What is needed:
This task calls for copying each line below that contains "phục".

*** Opening Given entries ***

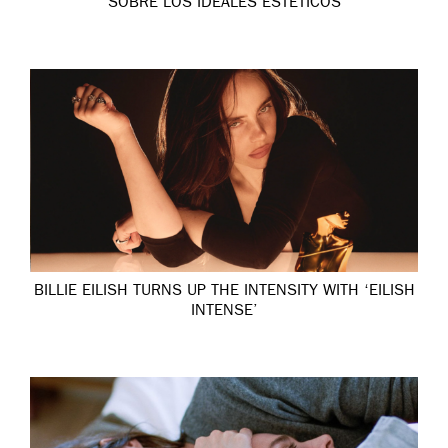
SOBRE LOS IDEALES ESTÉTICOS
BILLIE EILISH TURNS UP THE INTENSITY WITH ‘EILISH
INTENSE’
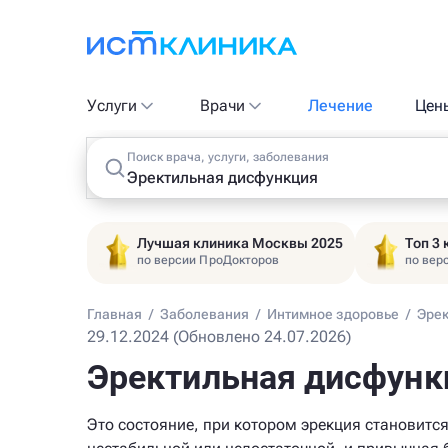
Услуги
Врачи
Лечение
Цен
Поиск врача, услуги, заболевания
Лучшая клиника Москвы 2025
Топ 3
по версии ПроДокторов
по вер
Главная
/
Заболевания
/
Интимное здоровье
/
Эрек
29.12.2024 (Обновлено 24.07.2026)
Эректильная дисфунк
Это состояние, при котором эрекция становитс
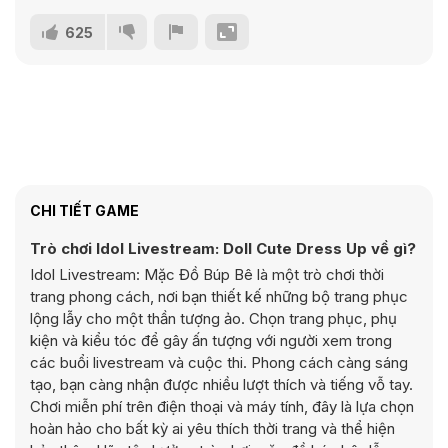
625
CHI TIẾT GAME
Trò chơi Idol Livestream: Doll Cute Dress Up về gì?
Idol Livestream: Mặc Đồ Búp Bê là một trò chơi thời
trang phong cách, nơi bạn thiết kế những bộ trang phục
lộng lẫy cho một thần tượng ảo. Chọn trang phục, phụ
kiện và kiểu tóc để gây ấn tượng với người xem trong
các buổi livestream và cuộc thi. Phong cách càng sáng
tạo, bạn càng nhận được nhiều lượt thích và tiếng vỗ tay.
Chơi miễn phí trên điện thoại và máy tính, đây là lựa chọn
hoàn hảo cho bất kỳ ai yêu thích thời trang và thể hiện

*** Closing Given entries ***
*** Opening Given entries ***

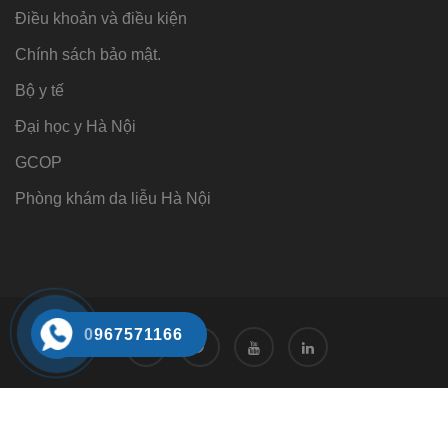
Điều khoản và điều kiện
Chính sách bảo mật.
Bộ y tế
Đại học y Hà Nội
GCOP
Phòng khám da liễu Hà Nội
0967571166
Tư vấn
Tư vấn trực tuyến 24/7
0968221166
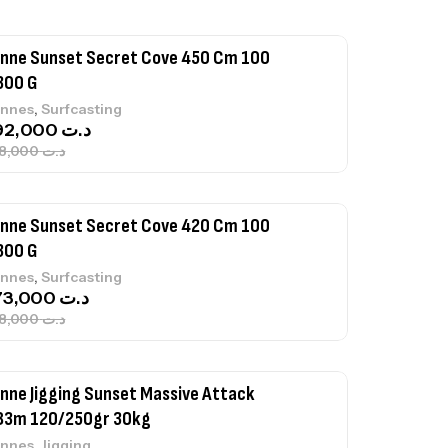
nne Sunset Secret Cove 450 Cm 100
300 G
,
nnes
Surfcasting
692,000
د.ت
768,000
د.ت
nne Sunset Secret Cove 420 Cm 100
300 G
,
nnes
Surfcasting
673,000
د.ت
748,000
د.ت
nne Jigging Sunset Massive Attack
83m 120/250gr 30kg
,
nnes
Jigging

*** Closing Given entries ***
*** Opening Given entries ***

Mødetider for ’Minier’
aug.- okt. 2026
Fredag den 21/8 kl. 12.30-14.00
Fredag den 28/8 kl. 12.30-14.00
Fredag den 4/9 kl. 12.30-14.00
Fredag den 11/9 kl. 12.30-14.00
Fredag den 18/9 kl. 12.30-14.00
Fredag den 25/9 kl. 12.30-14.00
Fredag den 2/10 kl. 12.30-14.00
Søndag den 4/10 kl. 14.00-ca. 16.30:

*** Closing Given entries ***

Answer to the problem:
trang phong cách, nơi bạn thiết kế những bộ trang phục
lộng lẫy cho một thần tượng ảo. Chọn trang phục, phụ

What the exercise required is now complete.